Module layout (src/format/)
Section titled “Module layout (src/format/)”| Path | Responsibility |
|---|---|
emit.rs | Emit, EmitCtx, EmitError, Emitter, format_program, Block / Spanned<Block> emission |
policy.rs | Blank-line decisions |
expressions_emit.rs | Expression and related expression shapes |
statements_emit.rs | Statements; parenthesized if / while conditions |
types_emit.rs | Types, paths, parameters, fields |
items/ | Top-level and member items split by file (root_emit, declarations_emit, functions_emit, attributes_emit, helpers) |
format/mod.rs re-exports the public surface: Emit, EmitCtx, EmitError, Emitter, format_program.
Adding a new syntax node to the formatter
Section titled “Adding a new syntax node to the formatter”- Parse / AST — ensure the node exists on the concrete AST used by analysis.
Emitimpl — addfn emitin the most natural module (expressions_emit.rsvsstatements_emit.rsvsitems/…).- Delegate — prefer
child.emit(w, cx)?over duplicating indent logic. - Policy — if the node introduces new vertical spacing needs, extend
policy.rsand thread throughEmitCtxrather than hard-coding double newlines at call sites. - Tests — add
*.input.bd/*.expected.bdunderbeskid_tests/fixtures/format/(any subdirectory; the harness walks recursively), then runpython3 scripts/bless_format_fixtures.pyfrom thecompiler/tree aftercargo build -p beskid_cli.
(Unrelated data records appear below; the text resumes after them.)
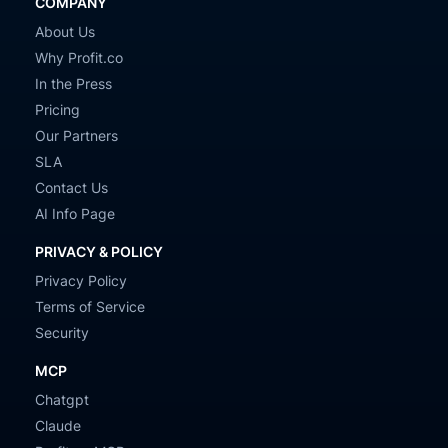
COMPANY
About Us
Why Profit.co
In the Press
Pricing
Our Partners
SLA
Contact Us
AI Info Page
PRIVACY & POLICY
Privacy Policy
Terms of Service
Security
MCP
Chatgpt
Claude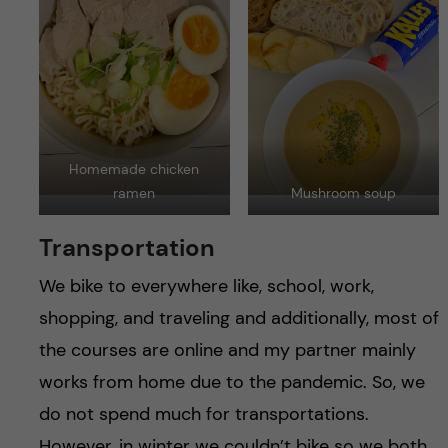
Homemade chicken
ramen
Mushroom soup
Transportation
We bike to everywhere like, school, work,
shopping, and traveling and additionally, most of
the courses are online and my partner mainly
works from home due to the pandemic. So, we
do not spend much for transportations.
However, in winter we couldn’t bike so we both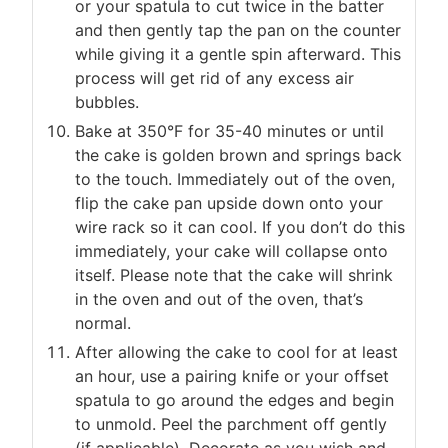
or your spatula to cut twice in the batter
and then gently tap the pan on the counter
while giving it a gentle spin afterward. This
process will get rid of any excess air
bubbles.
Bake at 350°F for 35-40 minutes or until
the cake is golden brown and springs back
to the touch. Immediately out of the oven,
flip the cake pan upside down onto your
wire rack so it can cool. If you don’t do this
immediately, your cake will collapse onto
itself. Please note that the cake will shrink
in the oven and out of the oven, that’s
normal.
After allowing the cake to cool for at least
an hour, use a pairing knife or your offset
spatula to go around the edges and begin
to unmold. Peel the parchment off gently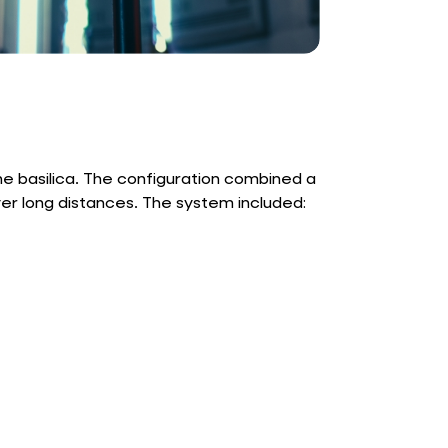
e basilica. The configuration combined a
ver long distances. The system included: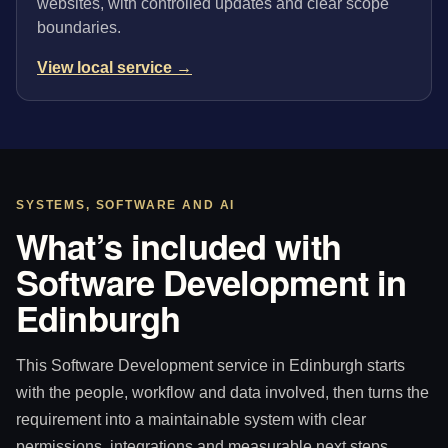
websites, with controlled updates and clear scope
boundaries.
View local service →
SYSTEMS, SOFTWARE AND AI
What’s included with
Software Development in
Edinburgh
This Software Development service in Edinburgh starts
with the people, workflow and data involved, then turns the
requirement into a maintainable system with clear
permissions, integrations and measurable next steps.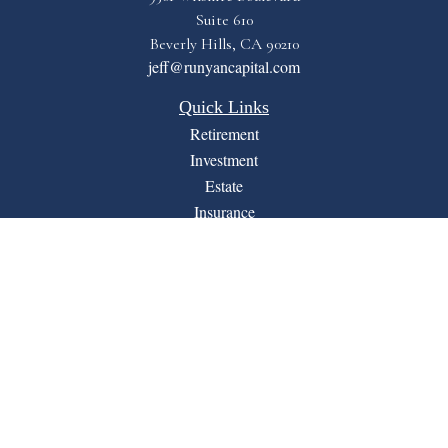
Suite 610
Beverly Hills,
CA
90210
jeff@runyancapital.com
Quick Links
Retirement
Investment
Estate
Insurance
Tax
Money
Lifestyle
Latest Articles
All Videos
All Calculators
Financial Form CRS
LPL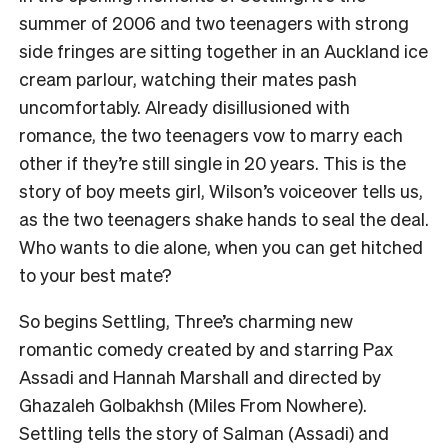
summer of 2006 and two teenagers with strong
side fringes are sitting together in an Auckland ice
cream parlour, watching their mates pash
uncomfortably. Already disillusioned with
romance, the two teenagers vow to marry each
other if they’re still single in 20 years. This is the
story of boy meets girl, Wilson’s voiceover tells us,
as the two teenagers shake hands to seal the deal.
Who wants to die alone, when you can get hitched
to your best mate?
So begins Settling, Three’s charming new
romantic comedy created by and starring Pax
Assadi and Hannah Marshall and directed by
Ghazaleh Golbakhsh (Miles From Nowhere).
Settling tells the story of Salman (Assadi) and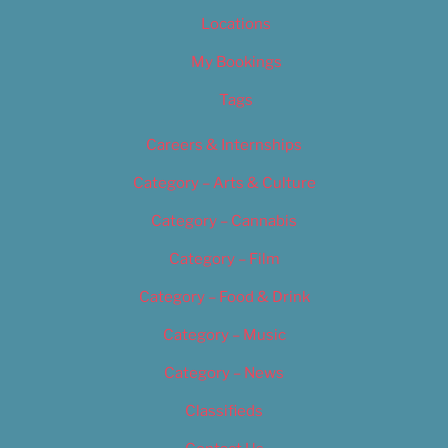
Locations
My Bookings
Tags
Careers & Internships
Category – Arts & Culture
Category – Cannabis
Category – Film
Category – Food & Drink
Category – Music
Category – News
Classifieds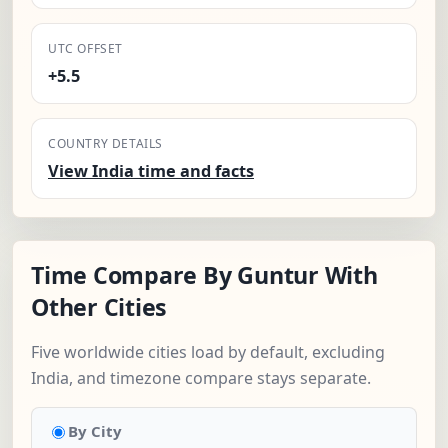
UTC OFFSET
+5.5
COUNTRY DETAILS
View India time and facts
Time Compare By Guntur With
Other Cities
Five worldwide cities load by default, excluding
India, and timezone compare stays separate.
By City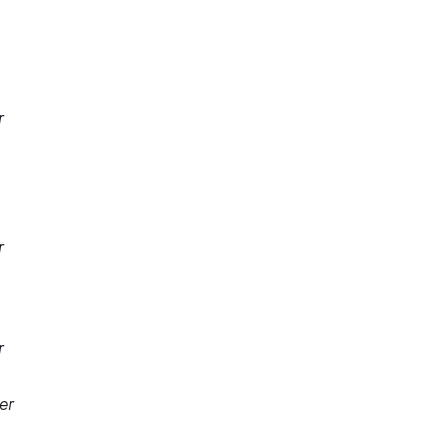
r
r
r
er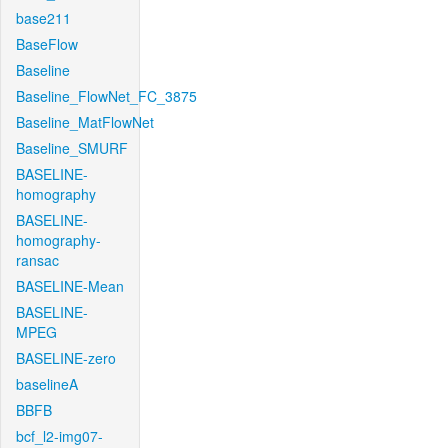
base211
BaseFlow
Baseline
Baseline_FlowNet_FC_3875
Baseline_MatFlowNet
Baseline_SMURF
BASELINE-
homography
BASELINE-
homography-
ransac
BASELINE-Mean
BASELINE-
MPEG
BASELINE-zero
baselineA
BBFB
bcf_l2-img07-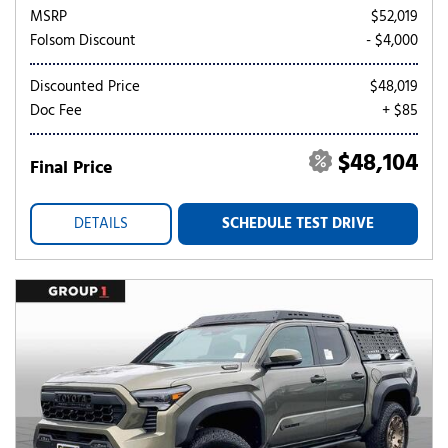
MSRP
$52,019
Folsom Discount
- $4,000
Discounted Price
$48,019
Doc Fee
+ $85
$48,104
Final Price
DETAILS
SCHEDULE TEST DRIVE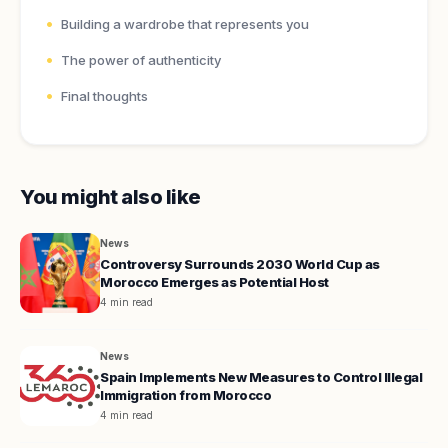
Building a wardrobe that represents you
The power of authenticity
Final thoughts
You might also like
News
Controversy Surrounds 2030 World Cup as
Morocco Emerges as Potential Host
4 min read
News
Spain Implements New Measures to Control Illegal
Immigration from Morocco
4 min read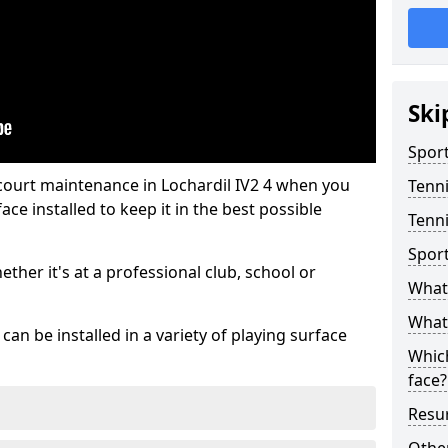
Ski
Sport
 court maintenance in Lochardil IV2 4 when you
Tenn
ce installed to keep it in the best possible
Tenni
Spor
hether it's at a professional club, school or
What 
What 
an be installed in a variety of playing surface
Which
face?
Resur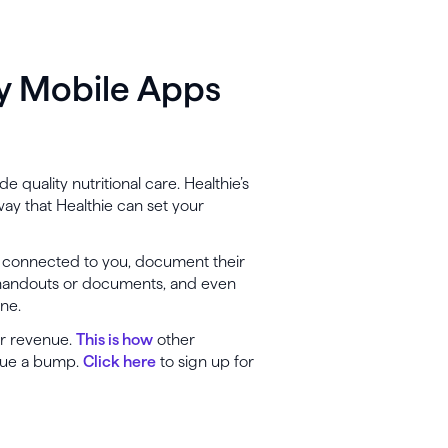
ly Mobile Apps
e quality nutritional care. Healthie’s
ay that Healthie can set your
er connected to you, document their
 handouts or documents, and even
one.
ur revenue.
This is how
other
enue a bump.
Click here
to sign up for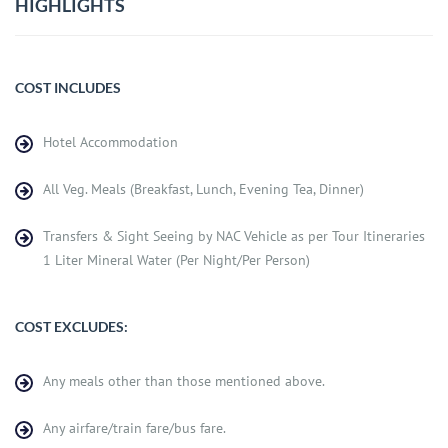
HIGHLIGHTS
COST INCLUDES
Hotel Accommodation
All Veg. Meals (Breakfast, Lunch, Evening Tea, Dinner)
Transfers & Sight Seeing by NAC Vehicle as per Tour Itineraries
1 Liter Mineral Water (Per Night/Per Person)
COST EXCLUDES:
Any meals other than those mentioned above.
Any airfare/train fare/bus fare.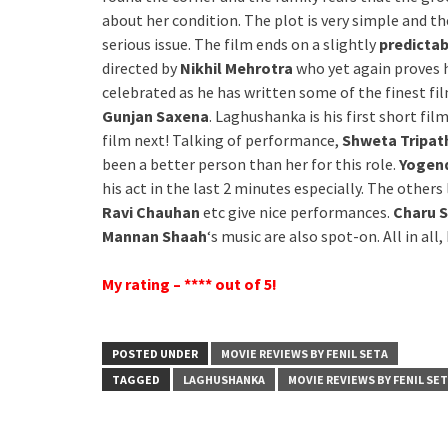
about her condition. The plot is very simple and t
serious issue. The film ends on a slightly
predicta
directed by
Nikhil Mehrotra
who yet again proves h
celebrated as he has written some of the finest fi
Gunjan Saxena
. Laghushanka is his first short fil
film next! Talking of performance,
Shweta Tripat
been a better person than her for this role.
Yogend
his act in the last 2 minutes especially. The others 
Ravi Chauhan
etc give nice performances.
Charu 
Mannan Shaah
‘s music are also spot-on. All in al
My rating – **** out of 5!
POSTED UNDER
MOVIE REVIEWS BY FENIL SETA
TAGGED
LAGHUSHANKA
MOVIE REVIEWS BY FENIL SE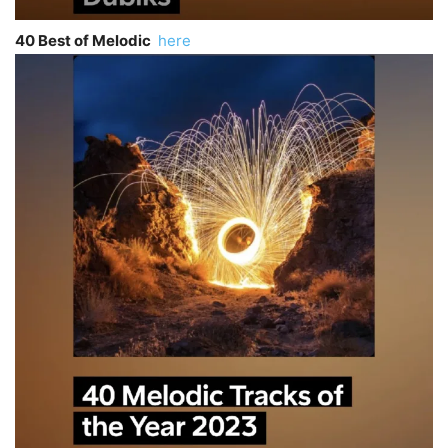
40 Best of Melodic
here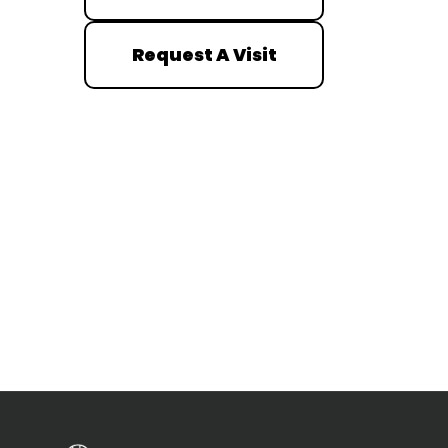
Request A Visit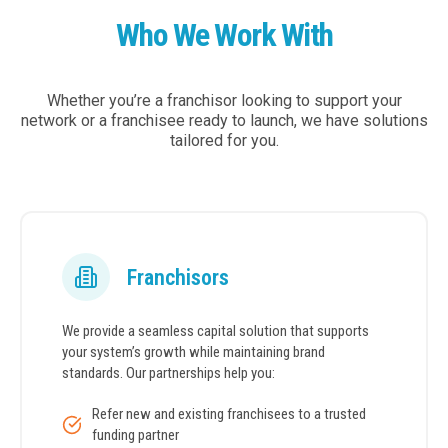
Who We Work With
Whether you’re a franchisor looking to support your
network or a franchisee ready to launch, we have solutions
tailored for you.
Franchisors
We provide a seamless capital solution that supports
your system’s growth while maintaining brand
standards. Our partnerships help you:
Refer new and existing franchisees to a trusted
funding partner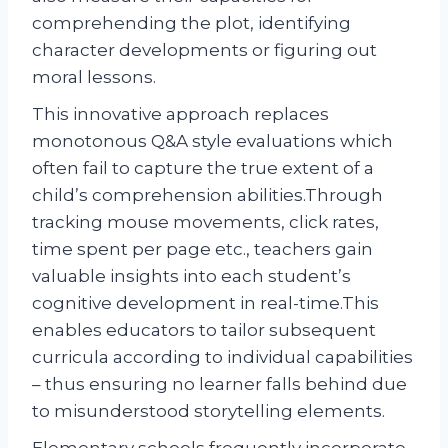
comprehending the plot, identifying
character developments or figuring out
moral lessons.
This innovative approach replaces
monotonous Q&A style evaluations which
often fail to capture the true extent of a
child’s comprehension abilities.Through
tracking mouse movements, click rates,
time spent per page etc., teachers gain
valuable insights into each student’s
cognitive development in real-time.This
enables educators to tailor subsequent
curricula according to individual capabilities
– thus ensuring no learner falls behind due
to misunderstood storytelling elements.
Elementary schools frequently incorporate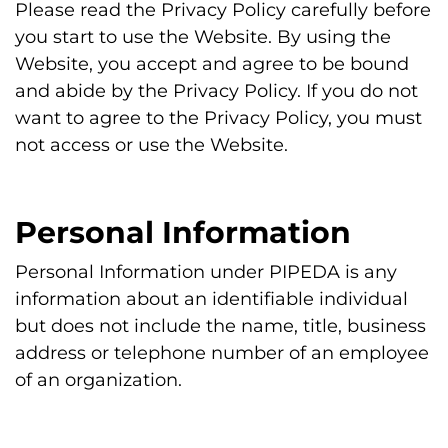
Please read the Privacy Policy carefully before
you start to use the Website. By using the
Website, you accept and agree to be bound
and abide by the Privacy Policy. If you do not
want to agree to the Privacy Policy, you must
not access or use the Website.
Personal Information
Personal Information under PIPEDA is any
information about an identifiable individual
but does not include the name, title, business
address or telephone number of an employee
of an organization.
Idempotence and grouped expressions
Section titled “Idempotence and grouped expressions”The formatter aims for idempotence: format(parse(format(parse(x)))) should stabilize. Concrete example: if and while headers emit a parenthesized condition for a C#-like look. If the condition is already a grouped expression (( … ) in the AST), the emitter must not add another pair of parentheses or the tree would grow on each pass.
That logic lives in emit_parenthesized_condition in statements_emit.rs: grouped conditions delegate to condition.emit only; other shapes wrap with literal ( ).
Use the same pattern whenever syntax allows redundant grouping that your emitter might re-introduce.
CLI and LSP
Section titled “CLI and LSP”- CLI:
beskid formatreads a file or directory, parses, runsformat_program, then writes stdout,--output,--write, or validates with--check. - LSP: the formatting handler calls the same
format_programon the parsed buffer; range formatting currently replaces the full document (see LSP architecture).
Both paths require a successful parse; there is no best-effort partial format on parse errors.
Regression testing (compiler repo)
Section titled “Regression testing (compiler repo)”- Coverage policy: Test harnesses and fixtures.
- CI:
nox -s format_regressionandbeskid format --checkon the fixture tree; LSP unit testsinclude_str!thedocs_and_controlfixture to assert the handler matchesformat_program. - Corelib (optional):
BESKID_FORMAT_CORPUS=1withnox -s format_corpus_corelibrunsscripts/format_corpus_check.py.